(Stored data entries):
======
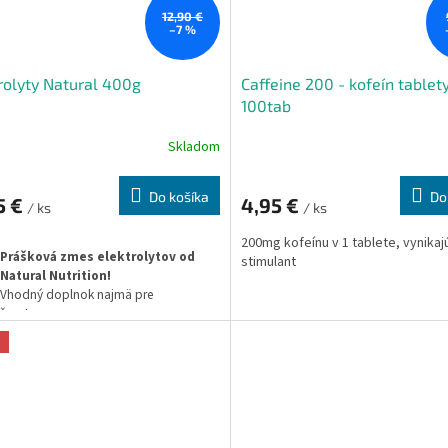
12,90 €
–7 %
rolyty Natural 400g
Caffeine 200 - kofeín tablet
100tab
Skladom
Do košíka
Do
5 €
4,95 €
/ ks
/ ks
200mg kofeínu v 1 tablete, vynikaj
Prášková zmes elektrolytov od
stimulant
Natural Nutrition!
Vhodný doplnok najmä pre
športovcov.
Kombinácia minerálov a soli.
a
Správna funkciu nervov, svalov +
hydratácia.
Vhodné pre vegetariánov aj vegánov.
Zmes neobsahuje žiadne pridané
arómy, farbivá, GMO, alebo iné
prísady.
======
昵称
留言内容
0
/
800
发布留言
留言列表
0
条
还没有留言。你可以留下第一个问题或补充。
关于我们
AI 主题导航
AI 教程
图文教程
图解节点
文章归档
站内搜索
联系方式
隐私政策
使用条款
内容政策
======
(Instructions to follow): All lines above in which the word "Natural" occurs should be identified and copied.

(Response area):
rolyty Natural 400g
Natural Nutrition!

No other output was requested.